From time to time, former spouses remarry each other, even though statistics are against them (and second marriages in general). According to Psychology Today, “… [A] whopping 60 percent of remarriages fail. And they do so even more quickly; after an average of 10 years, 37% of remarriages have dissolved versus 30% of first marriages.”
That said, remarriages can work, but couples may need help in making the second time around together the successful time around.
Getting back together “for the sake of the kids” isn’t a good idea. Parents who are dating should keep quiet about it, because the kids could get their hopes up that their parents will reconcile. This increases the pressure to reconcile even if things are not going as well. Parents should get back together because they want to love each other.
A marriage counselor should survey the war zone that was the first marriage or the two partners may be doomed to reconquer it. Unresolved unfinished from the first time has a way of resurfacing the second time around.

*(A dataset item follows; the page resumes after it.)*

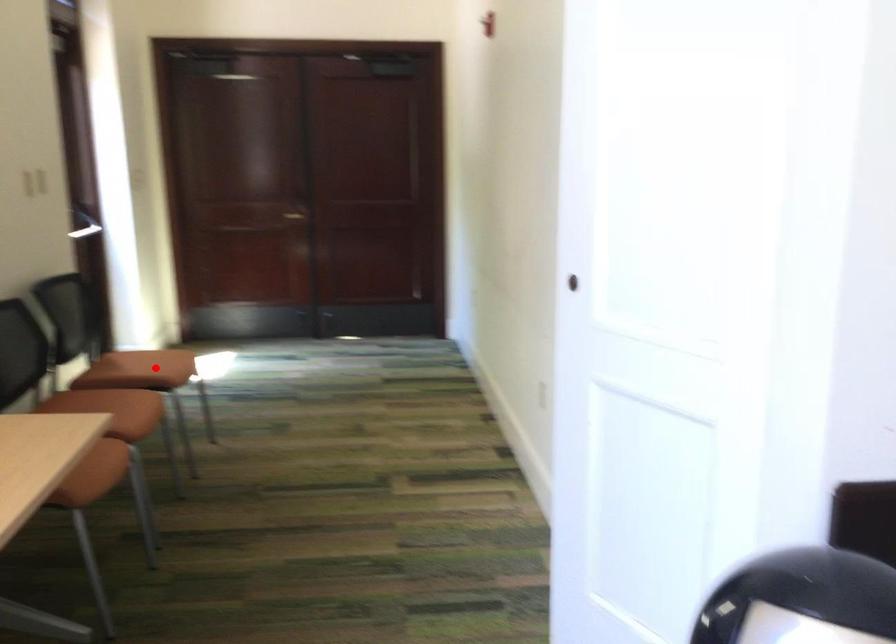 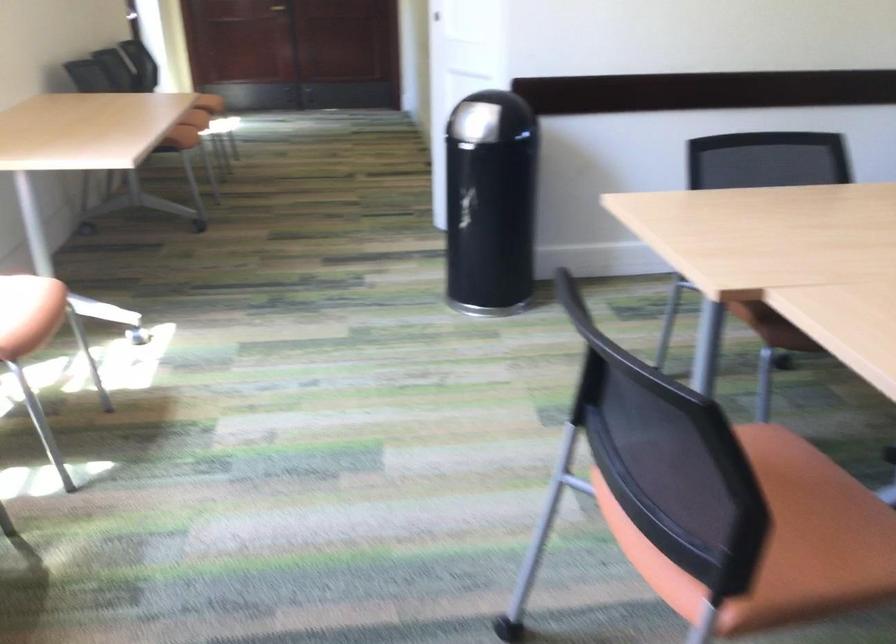 Question: I am providing you with two images of the same scene from different viewpoints. A red point is marked on the first image. Is the red point's position out of view in image 2?

Choices:
 (A) Yes
 (B) No

Answer: (A)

The couple must honestly discuss what caused the first failure. For example, if it is money, they must be clear about how they will spend money the second time.
Both parents must admit the role and responsibility in what went wrong in the first time, and to this end, a marriage communications course may be money well spend.
Keep things honest. This means no game playing, no mind reading attempts, no unspoken expectations.
A second trip to the altar means that first marriage is dead, and there can be no ghosts. Developing trust takes time and making a second marriage work after a divorce requires a strong commitment and a focus on the future.